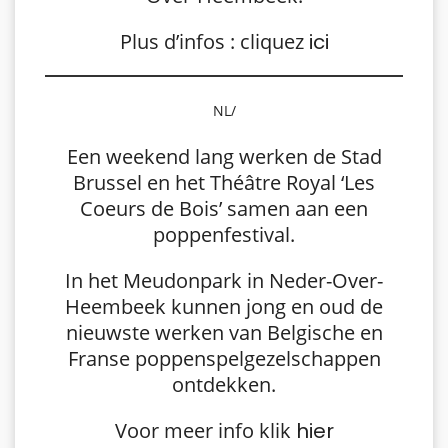
Plus d’infos : cliquez
ici
NL/
Een weekend lang werken de Stad
Brussel en het Théâtre Royal ‘Les
Coeurs de Bois’ samen aan een
poppenfestival.
In het Meudonpark in Neder-Over-
Heembeek kunnen jong en oud de
nieuwste werken van Belgische en
Franse poppenspelgezelschappen
ontdekken.
Voor meer info klik
hier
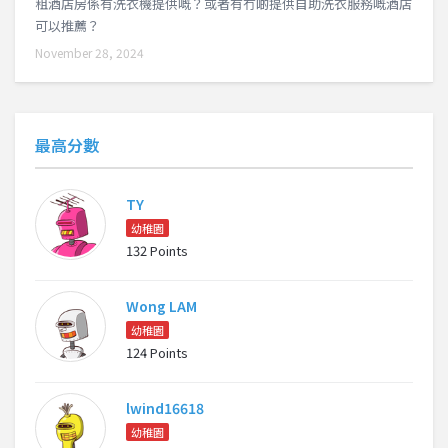
租酒店房係有洗衣機提供嘅？或者有冇啲提供自助洗衣服務嘅酒店
可以推薦？
November 28, 2024
最高分數
TY
幼稚園
132 Points
Wong LAM
幼稚園
124 Points
lwind16618
幼稚園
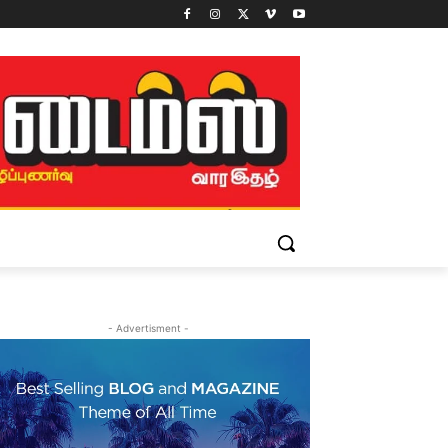
- Advertisment -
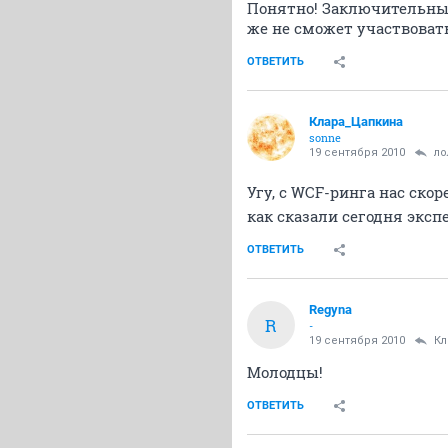
Понятно! Заключительный
же не сможет участвовать
ОТВЕТИТЬ
Клара_Цапкина
sonne
19 сентября 2010
ло
Угу, с WCF-ринга нас скор
как сказали сегодня эксп
ОТВЕТИТЬ
Regyna
R
-
19 сентября 2010
Кл
Молодцы!
ОТВЕТИТЬ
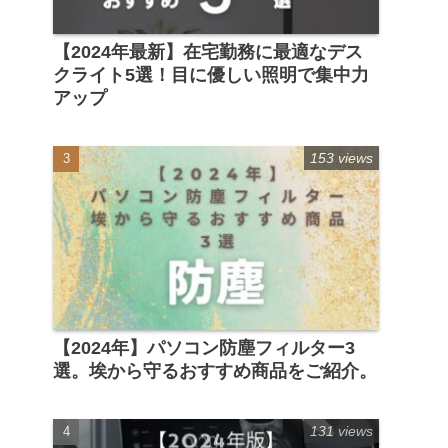
【2024年最新】在宅勤務に最適なデス
クライト5選！目に優しい照明で集中力
アップ
153 views
【2024年】パソコン防塵フィルター3
選。埃から守るおすすめ商品をご紹介。
131 views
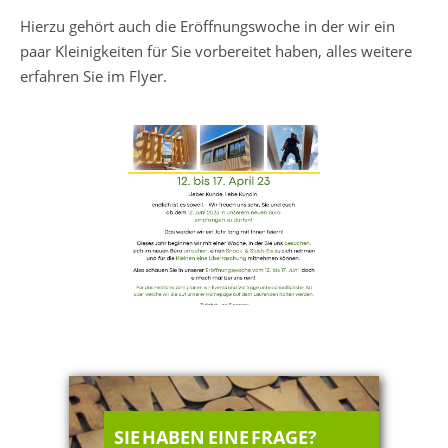
Hierzu gehört auch die Eröffnungswoche in der wir ein
paar Kleinigkeiten für Sie vorbereitet haben, alles weitere
erfahren Sie im Flyer.
SIE HABEN EINE FRAGE?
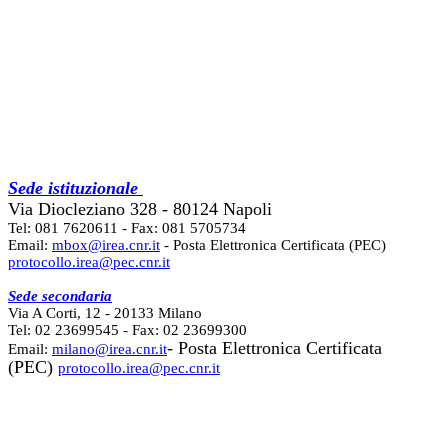
Sede istituzionale
Via Diocleziano 328 - 80124 Napoli
Tel: 081 7620611 - Fax: 081 5705734
Email:
mbox@irea.cnr.it
- Posta Elettronica Certificata (PEC)
protocollo.irea@pec.cnr.it
Sede secondaria
Via A Corti, 12 - 20133 Milano
Tel: 02 23699545 - Fax: 02 23699300
- Posta Elettronica Certificata
Email:
milano@irea.cnr.it
(PEC)
protocollo.irea@pec.cnr.it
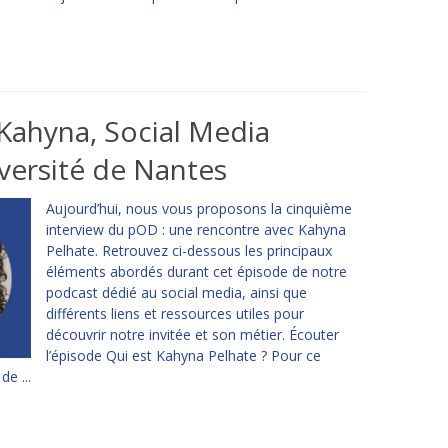
Kahyna, Social Media
versité de Nantes
Aujourd’hui, nous vous proposons la cinquième
interview du pOD : une rencontre avec Kahyna
Pelhate. Retrouvez ci-dessous les principaux
éléments abordés durant cet épisode de notre
podcast dédié au social media, ainsi que
différents liens et ressources utiles pour
découvrir notre invitée et son métier. Écouter
l’épisode Qui est Kahyna Pelhate ? Pour ce
e ...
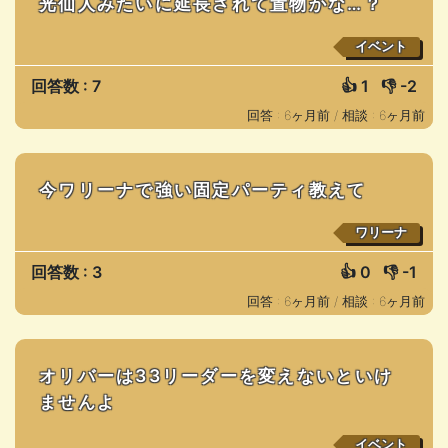
光仙人みたいに延長されて置物かな…？
イベント
回答数 : 7
👍
1
👎
-2
回答 : 6ヶ月前 /
相談 : 6ヶ月前
今ワリーナで強い固定パーティ教えて
ワリーナ
回答数 : 3
👍
0
👎
-1
回答 : 6ヶ月前 /
相談 : 6ヶ月前
オリバーは33リーダーを変えないといけ
ませんよ
イベント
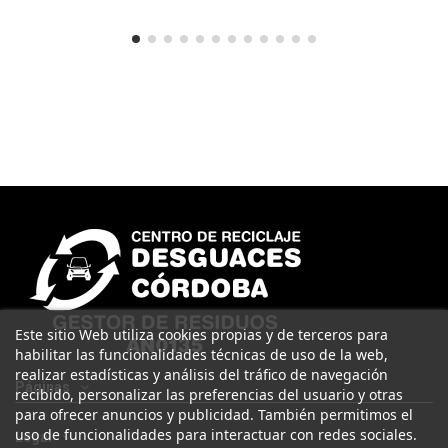
Este sitio Web utiliza cookies propias y de terceros para
habilitar las funcionalidades técnicas de uso de la web,
realizar estadísticas y análisis del tráfico de navegación
Páginas
recibido, personalizar las preferencias del usuario y otras
para ofrecer anuncios y publicidad. También permitimos el
uso de funcionalidades para interactuar con redes sociales.
Legal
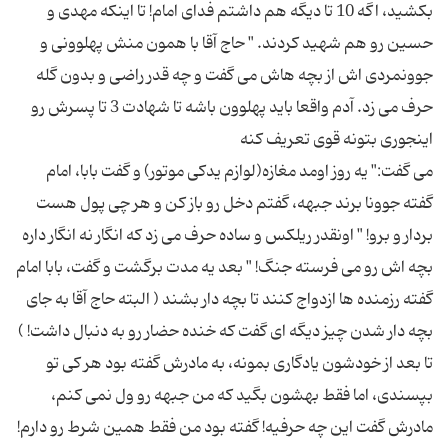
بکشید، اگه 10 تا دیگه هم داشتم فدای امام! تا اینکه مهدی و
حسین رو هم شهید کردند. " حاج آقا با همون منش پهلوونی و
جوونمردی اش از بچه هاش می گفت و چه قدر راضی و بدون گله
حرف می زد. آدم واقعا باید پهلوون باشه تا شهادت 3 تا پسرش رو
می گفت:‌" یه روز اومد مغازه(لوازم یدکی موتور) و گفت بابا، امام
گفته جوونا برند جبهه، گفتم دخل رو باز کن و هر چی پول هست
بردار و برو! " اونقدر ریلکس و ساده حرف می زد که انگار نه انگار داره
بچه اش رو می فرسته جنگ! " بعد یه مدت برگشت و گفت، بابا امام
گفته رزمنده ها ازدواج کنند تا بچه دار بشند ( البته حاج آقا به جای
بچه دار شدن چیز دیگه ای گفت که خنده حضار رو به دنبال داشت! )
تا بعد از خودشون یادگاری بمونه، به مادرش گفته بود هر کی تو
بپسندی، اما فقط بهشون بگید که من جبهه رو ول نمی کنم،
مادرش گفت این چه حرفیه! گفته بود من فقط همین شرط رو دارم!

---+---

Filter these records, keeping every line where the word "امام" occurs.

*RESULT OF THIS TASK:*
بکشید، اگه 10 تا دیگه هم داشتم فدای امام! تا اینکه مهدی و
می گفت:‌" یه روز اومد مغازه(لوازم یدکی موتور) و گفت بابا، امام
بچه اش رو می فرسته جنگ! " بعد یه مدت برگشت و گفت، بابا امام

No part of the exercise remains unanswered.